Silicon Valley-based PE firm Silver Lake announced last month it is to acquire all outstanding shares WME parent company Endeavor. Silver Lake made its initial investment in WME in 2012 and bought fashion and sports-focused talent agency IMG for $2.4 billion in late 2013, rolling up both acquisitions into WME-IMG. The mega-agency was rebranded as Endeavor in 2017.

Furthermore, Silver Lake acquired Australian live entertainment behemoth TEG from another investment company, Affinity Equity Partners, in 2019, in a reputed A$1.3bn deal, and also owns shares in Oak View Group and invested in sports merchandise company Fanatics.

“Arguably, only other PE-backed entities have the means to undertake such large-scale acquisitions, and so the concentration of ownership within the sector will inevitably continue”

Global investment firm Blackstone got in on the act in 2018, snapping up the UK’s NEC Group in a deal reportedly worth more than £800 million and looks poised to acquire song management company Hipgnosis Songs Fund.

In 2018, Netherlands-based multinational investment firm Waterland Private Equity acquired six leading Scandinavian promoters and agencies – ICO Concerts and ICO Management and Touring (Denmark), Friction and Atomic Soul Booking (Norway) and Blixten & Co and Maloney Concerts (Sweden), bringing them together as All Things Live.

Elsewhere, Artémis, an investment firm led by billionaire French businessman Francois-Henri Pinault, acquired TPG’s majority stake in Creative Artists Agency (CAA) last year. PE company TPG had upped its 35% stake in CAA to 53% for a reported $225 million in 2014. The previous year, “purpose-driven global investment organisation” EQT entered the global touring business to become the largest outside shareholder in United Talent Agency (UTA).

US businessman Ron Burkle’s private equity firm Yucaipa Companies invested in booking agency Day After Day Productions in 2022, adding to existing live music interests such as  booking agencies Artist Group International, X-ray Touring, APA and K2Primavera Sound and Primavera Pro, and promoter Danny Wimmer Presents. APA and AGI merged to form Independent Artist Group (IAG) last year.

Plus, Chicago-based PE company GTCR made a “strategic investment” in American ticket exchange Vivid Seats back in 2017, and South by Southwest’s newly announced SXSW London spin-off will be produced under licence from SXSW LLC by Panarise, a live entertainment company established and owned by private investment vehicle Panarae. According to documents obtained by CMU, Panarae is associated with Ali Munir, an investor and director of SXSW’s majority owner, Penske Media Corporation.
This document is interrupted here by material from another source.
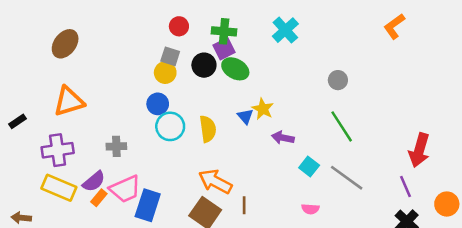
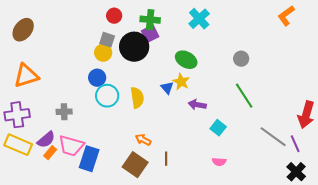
black circle: (204, 65) -> (134, 47), size x1.5
green ellipse: (235, 69) -> (186, 60), moved
gray line: (347, 178) -> (273, 137), moved
orange arrow: (215, 181) -> (143, 140), size x0.6
pink trapezoid: (125, 189) -> (71, 146), turned 40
In conclusion, Chambers, who serves as a ticketing advisor, consultant, and non-executive for various live entertainment operators, pondered whether the marriage between private equity and live entertainment had become too big to fail.

“In short, the PE strategy is to increase the volume of events by extending the territorial reach, improving the physical environment where events occur, and by then extracting more from audiences via value-add bundles, packages, and surge-pricing,” he said. “The consolidation of the live entertainment sector by a diminishing number of ever larger congloms has therefore been both a cause and effect of the influx of new capital.

“After the economic impact of layers of (vertical) consolidation and (horizontal) aggregation, the squeezing of costs, and the surge-pricing of audiences, to whom can PE-owned live music congloms sell as part of their exit strategies? Arguably, only other PE-backed entities have the means to undertake such large-scale acquisitions, and so the concentration of ownership within the sector will inevitably continue.”